Feature 2: Exclude fields from JSON serialization/deserialization

Sometimes you might want to exclude fields from JSON serialization, but to do so, you might need to decode JSON-serialized string, pop the key, then, serialize the dict object again. Since 0.11, metadata exclude_to_json, exclude_from_json, and exclude_json are available and they behave like the following:

  • Setting Truthy value to exclude_to_json, the corresponding field is omitted from JSON encoding. Note that this excludes fields JSON encoding only.
  • Setting Truthy value to exclude_from_json, the corresponding field is omitted from JSON decoding.
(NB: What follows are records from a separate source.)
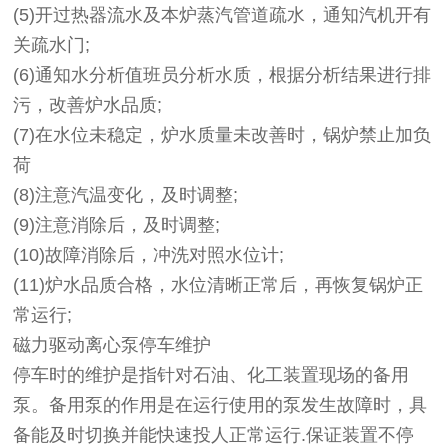
(5)开过热器流水及本炉蒸汽管道疏水，通知汽机开有
关疏水门;
(6)通知水分析值班员分析水质，根据分析结果进行排
污，改善炉水品质;
(7)在水位未稳定，炉水质量未改善时，锅炉禁止加负
荷
(8)注意汽温变化，及时调整;
(9)注意消除后，及时调整;
(10)故障消除后，冲洗对照水位计;
(11)炉水品质合格，水位清晰正常后，再恢复锅炉正
常运行;
磁力驱动离心泵停车维护
停车时的维护是指针对石油、化工装置现场的备用
泵。备用泵的作用是在运行使用的泵发生故障时，具
备能及时切换并能快速投人正常运行.保证装置不停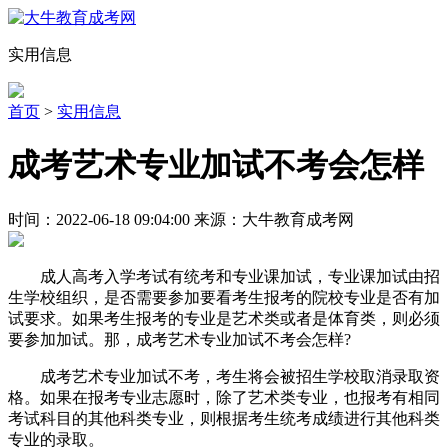
实用信息
首页
>
实用信息
成考艺术专业加试不考会怎样
时间：2022-06-18 09:04:00 来源：大牛教育成考网
成人高考入学考试有统考和专业课加试，专业课加试由招
生学校组织，是否需要参加要看考生报考的院校专业是否有加
试要求。如果考生报考的专业是艺术类或者是体育类，则必须
要参加加试。那，成考艺术专业加试不考会怎样?
成考艺术专业加试不考，考生将会被招生学校取消录取资
格。如果在报考专业志愿时，除了艺术类专业，也报考有相同
考试科目的其他科类专业，则根据考生统考成绩进行其他科类
专业的录取。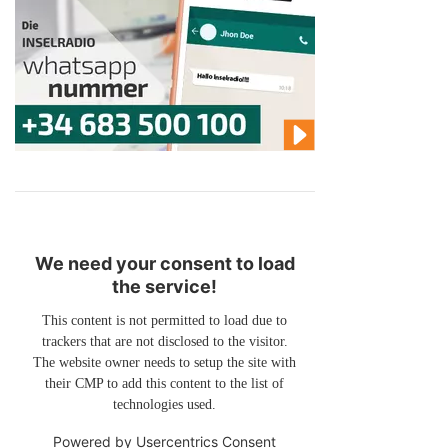
We need your consent to load
the service!
This content is not permitted to load due to
trackers that are not disclosed to the visitor.
The website owner needs to setup the site with
their CMP to add this content to the list of
technologies used.
Powered by
Usercentrics Consent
Note that this excludes fields JSON decoding only.
  • Setting Truhy value to exclude_json, the corresponding field is omitted from JSON encoding and decoding.

Example

To use the exclusion, you can just put exclude metadata like this:

import mongoengine_goodjson as gj
import mongoengine as db


class ExclusionModel(gj.Document):
    """Example Model."""
    to_json_exclude = db.StringField(exclude_to_json=True)
    from_json_exclude = db.IntField(exclude_from_json=True)
    json_exclude = db.StringField(exclude_json=True)
    required = db.StringField(required=True)


def get_json_obj(*q, **query):
    model = Exclude.objects(*q, **query).get()
    # Just simply call to_json :)
    return model.to_json()


def get_json_list(*q, **query):
    # You can also get JSON serialized text from QuerySet.
    return Exclude.objects(*q, **query).to_json()


# Decoding is also simple.
def get_obj_from_json(json_text):
  return Exclude.from_json(json_text)


def get_list_from_json(json_text):
  return Exclude.objects.from_json(json_text)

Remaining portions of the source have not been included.